# Lab 2: EEP 595


## Introduction to Privacy Engineering, Spring 2022


## Data Mining

##### Installation:

Same as Lab 1. <br>No additional packages are required.

##### This lab consists of 7 questions.

We will be using the 'Strava cycling data of multiple segments in Jeddah' dataset for this lab. 

##### Grading rubric: for each question,
100% of the points - Correct code, correct output<br>
50% of the points - Minor logical error, partial output<br>
0% of the points - No attempt, incomplete code, wrong output

##### Submission instructions

You will have to submit the completed jupyter notebook file (.ipynb) in Canvas.

### Note: The last cell of this .ipynb is a markdown cell for your answers. <br>Please fill this cell to complete your lab submission. 

The coding cells can be used for computations or observations. <br>


***
***

##### Dataset

##### Strava cycling data of multiple segments in Jeddah, Saudi Arabia

Strava is a social platform for cyclists and runners to share their activity and form groups.

A Strava Segment is an activity path with limited distance which anybody can take (given that they are recording an activity) to participate in a leaderboard to see who is the fastest.

Features:

- user_age_group: The age group of the participant
- user_id: The User ID of the participant
- attempt_date: The date of attempt of the entry in the leaderboard
- gender: The gender of the participant
- smt_rank: The participant's rank in the leaderboard
- smt_avg_spd: The participant's average speed in km/h within the segment
- smt_finish_seconds: The time taken for the participant to complete the segment in seconds
- smt_name: The name of the segment
- user_weight_category: The weight category of the participant
- act_title: The title of the activity which included the segment attempt
- act_avg_spd: The participant's average speed in km/h during the activity
- act_max_spd: The participant's maximum speed in km/h during the activity
- act_total_km: The total distance of the participant's activity in kilometers
- act_moving_seconds: The total time which the participant spent moving during the activity in seconds
- act_total_seconds: The total time of the activity (including stop times) in seconds
- has_hr_data: Whether there was data of participant's heart rate in the segment attempt

https://www.kaggle.com/baghlafturki/strava-jeddah-segments-leaderboard

This dataset is available in your HW zip file. 


***



#### Loading the file

In [None]:
# Loading libraries 

import numpy as np
import math
import pandas as pd

In [None]:
# Reading the data file
# Each row represents a user activity entry 

df = pd.read_csv("jeddah_strava_segments.csv")
df.head(5)

Each row of this dataframe represents a user activity entry. <br>
Each column of this dataframe represents a feature associated with the user entry. <br><br>

In [None]:
# Printing the rows and columns

print("The dataframe contains ",df.shape[0]," rows.")
print("The dataframe contains ",df.shape[1]," columns.")

In [None]:
# Printing the names of the columns

for col in df.columns: 
    print(col) 

The description of these features can be found at the first markdown cell ( on top ) of this .ipynb
<br><br>
Among these columns, let's look at the user age group.

In [None]:
# The filter function is used here to extract a subset of columns from the dataset.

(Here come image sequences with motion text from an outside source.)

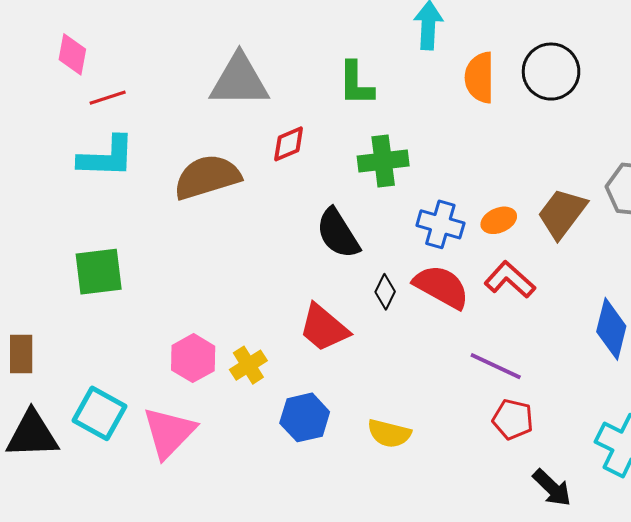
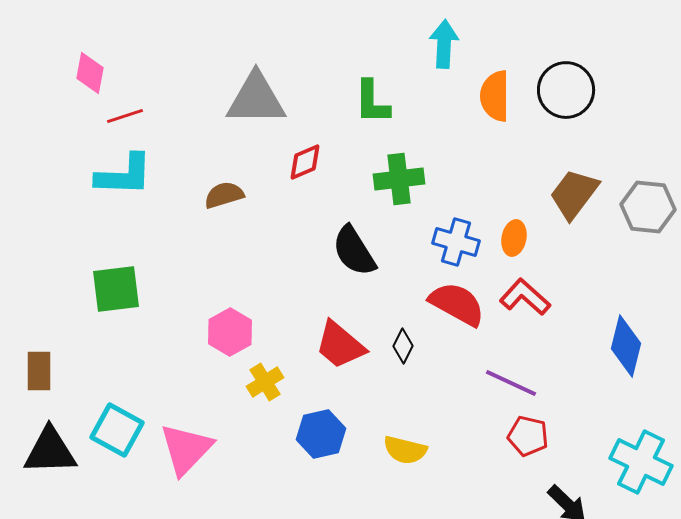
brown semicircle: (207, 177) -> (224, 195), size x0.6
brown trapezoid: (562, 213) -> (574, 194), moved
orange ellipse: (499, 220) -> (514, 238), turned -56
black diamond: (385, 292) -> (403, 346), moved
pink hexagon: (193, 358) -> (230, 332), moved

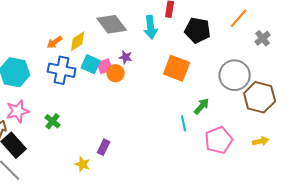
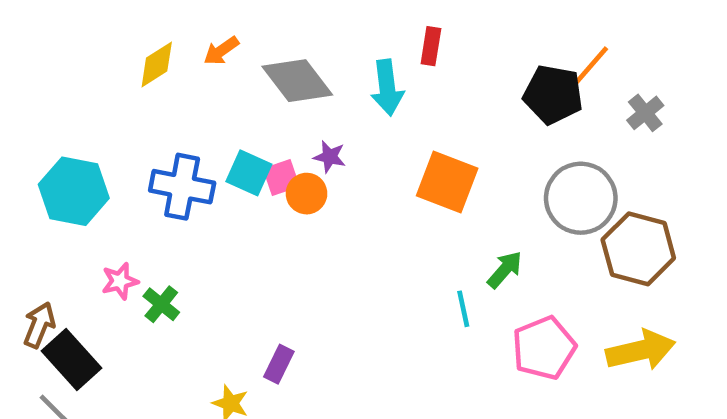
black pentagon: (198, 30) -> (553, 94), moved
yellow diamond: (78, 41) -> (157, 65), moved
orange arrow: (55, 42) -> (221, 51), moved
pink star: (18, 111) -> (120, 281), moved, size x0.7
yellow arrow: (261, 141) -> (641, 350), size x1.8

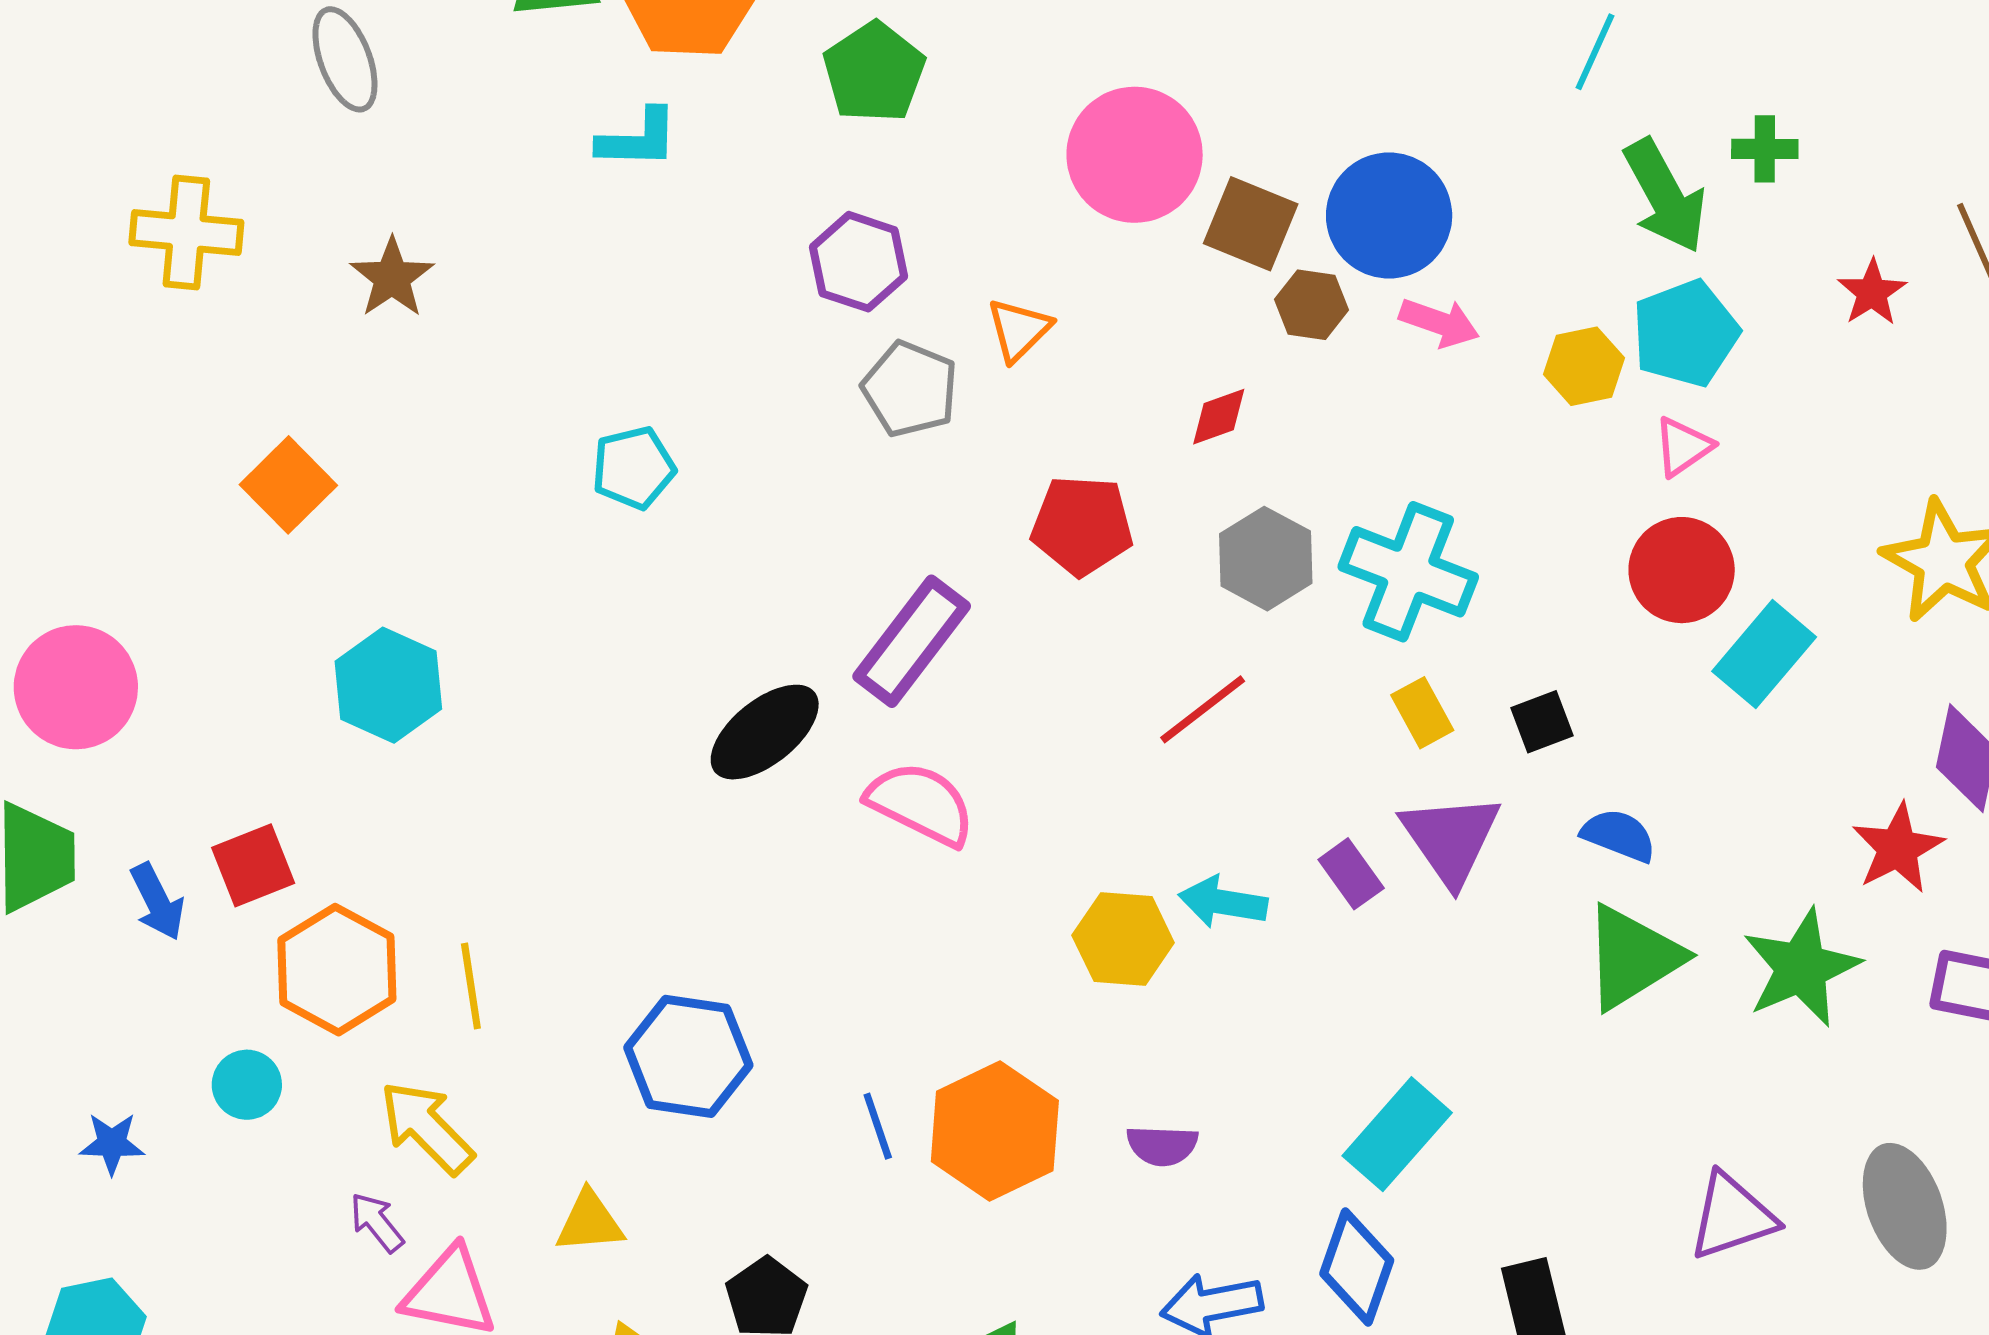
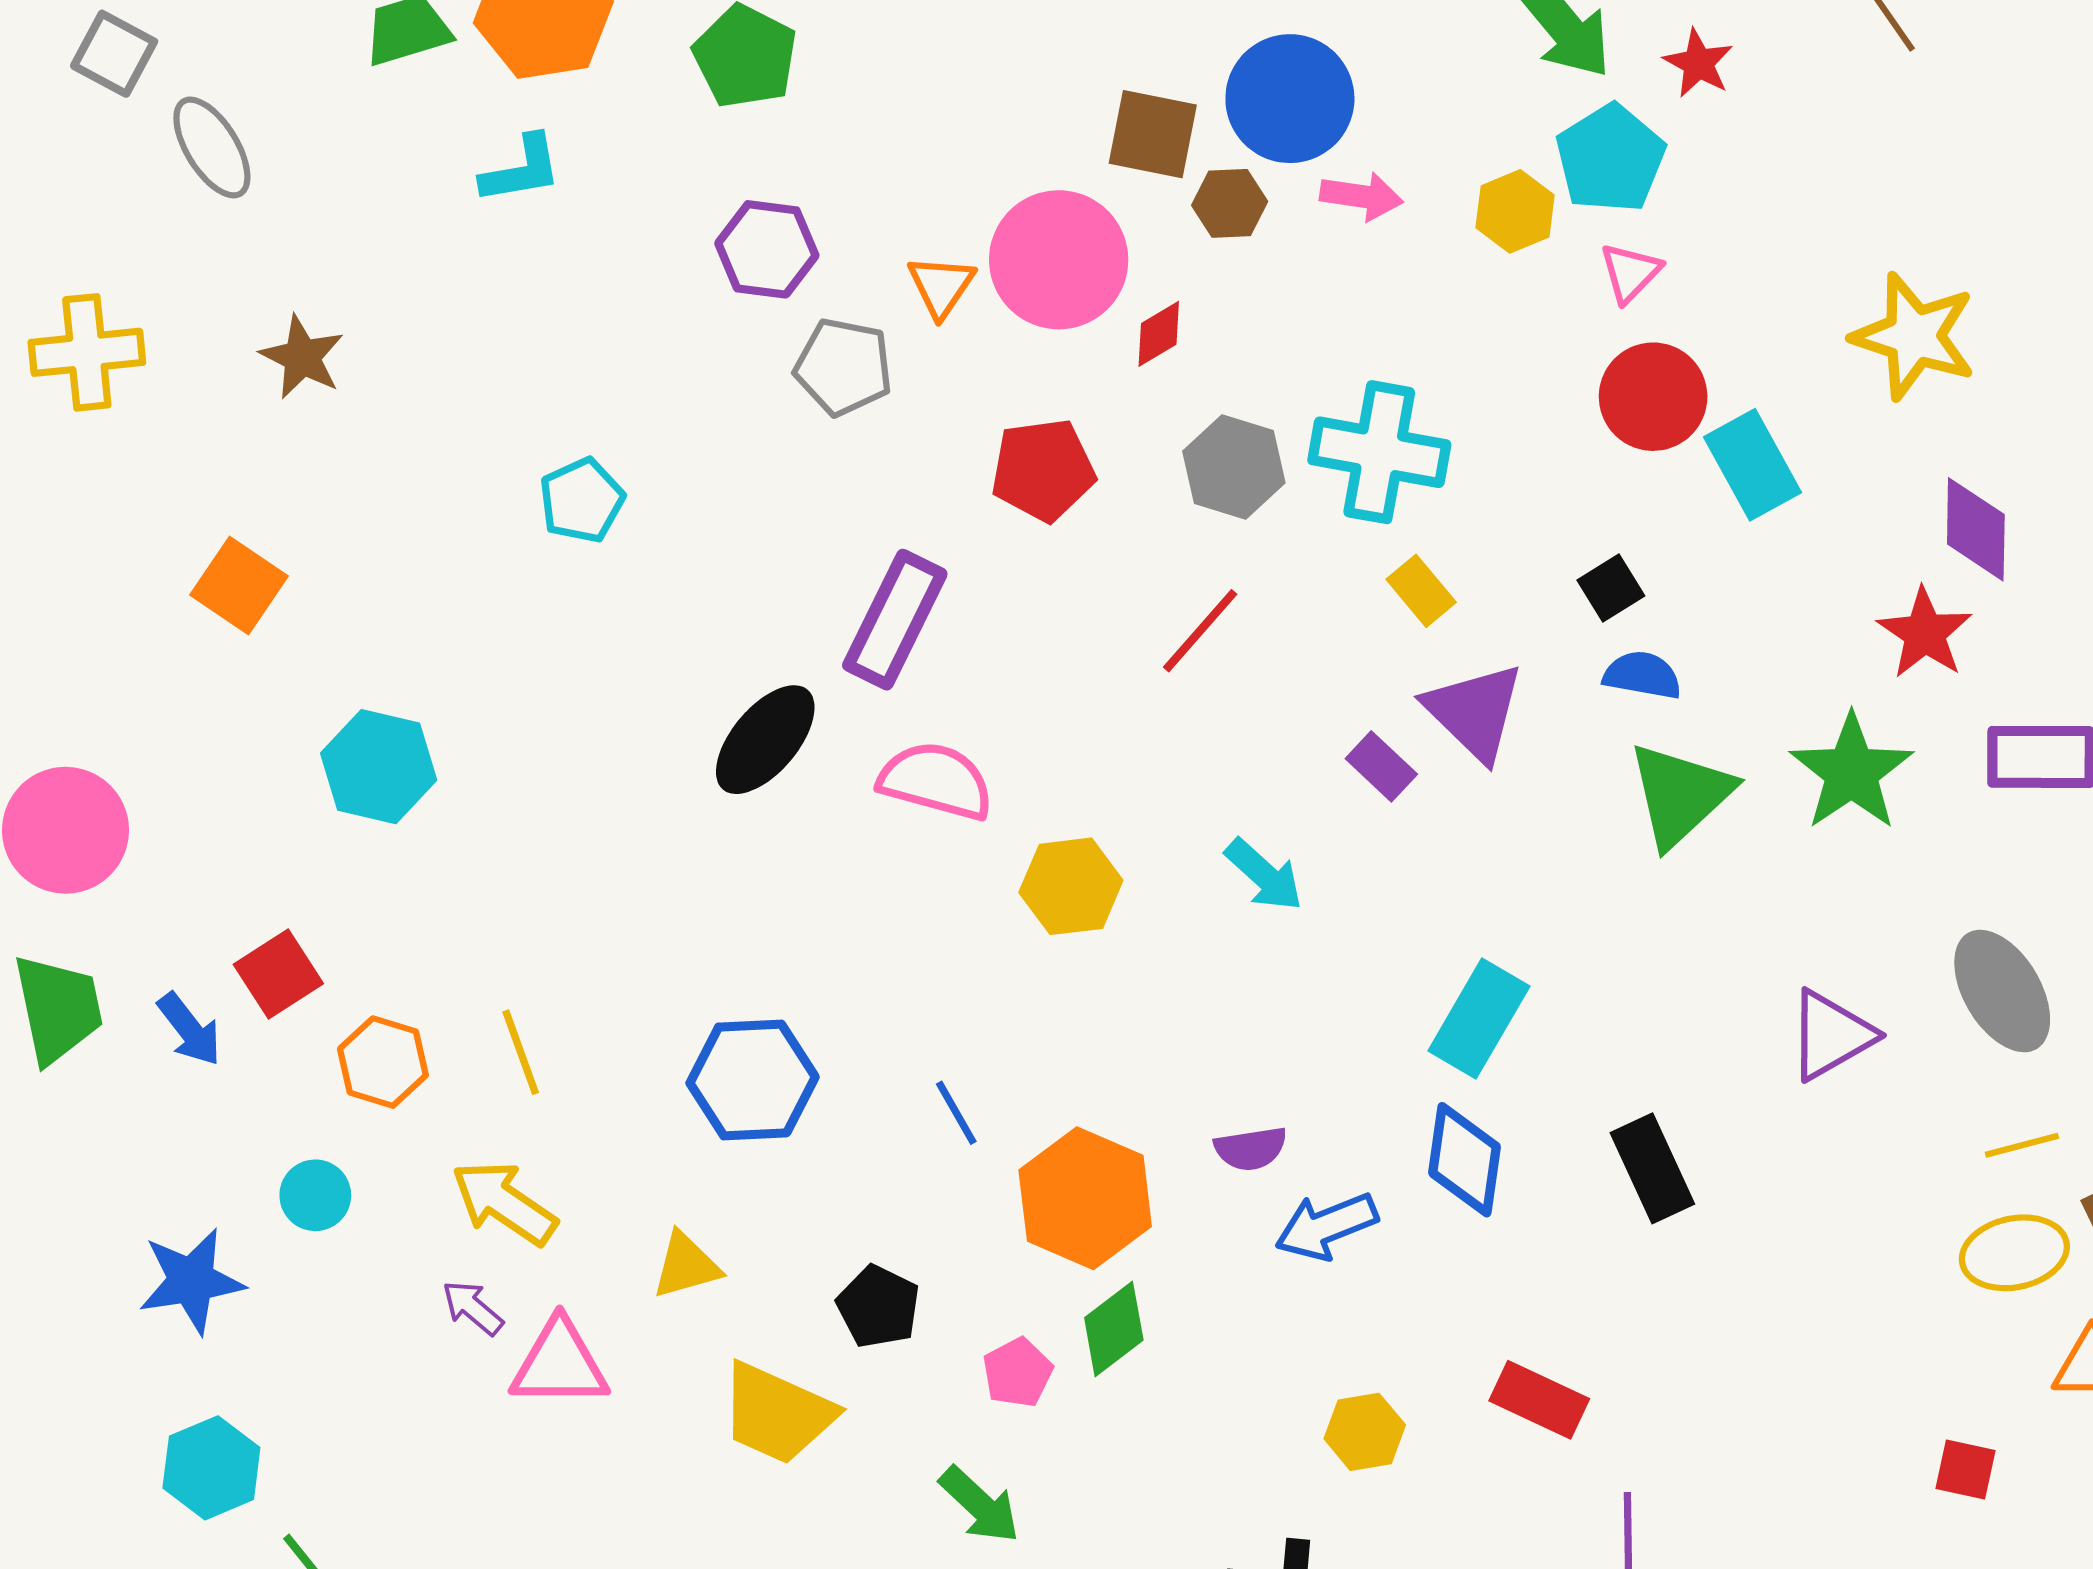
pink circle: (1135, 155) -> (1059, 260), moved
red star: (1872, 292) -> (1698, 63), moved
cyan rectangle: (1764, 654) -> (1752, 465), turned -58
black square: (1542, 722) -> (1611, 588), moved
cyan arrow: (1223, 902) -> (1264, 875), moved, turned -136
yellow hexagon: (1123, 939) -> (1071, 886), moved
orange hexagon: (337, 970) -> (383, 1062), size x0.7
orange hexagon: (995, 1131) -> (1085, 1198), moved
blue star: (112, 1143) -> (191, 1281), size x1.6
purple semicircle: (1162, 1146) -> (1251, 1149), moved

df.filter(['user_age_group'])

What are the user age groups  present in this dataset? <br><br>
We can use Pandas' "unique" function to filter out all the repeating values in a column. <br>

In [None]:
# Printing the unique values 
for grp in df.user_age_group.unique():
    print(grp)

How many user entries are present per age group? 
 
<br>Let's find out the number of user entries per age group.
<br> Since each row represents a user entry, <br>
We want to count the number of rows for each of the 'user_age_group' categories. 

<br> Using Pandas,
<br> We can do this by grouping the data based on the column values in 'user_age_group' <br> and counting the number of rows for each group.
<br> The functions used are 'groupby' and 'count'.

In [None]:
# Using grouping and counting to find the number of user entries per age group.

df.groupby('user_age_group').count()


We can observe that the row counts have been computed for each category.

#### Question 1 ( 3 points )

##### Which named segment has the least number of user activity entries?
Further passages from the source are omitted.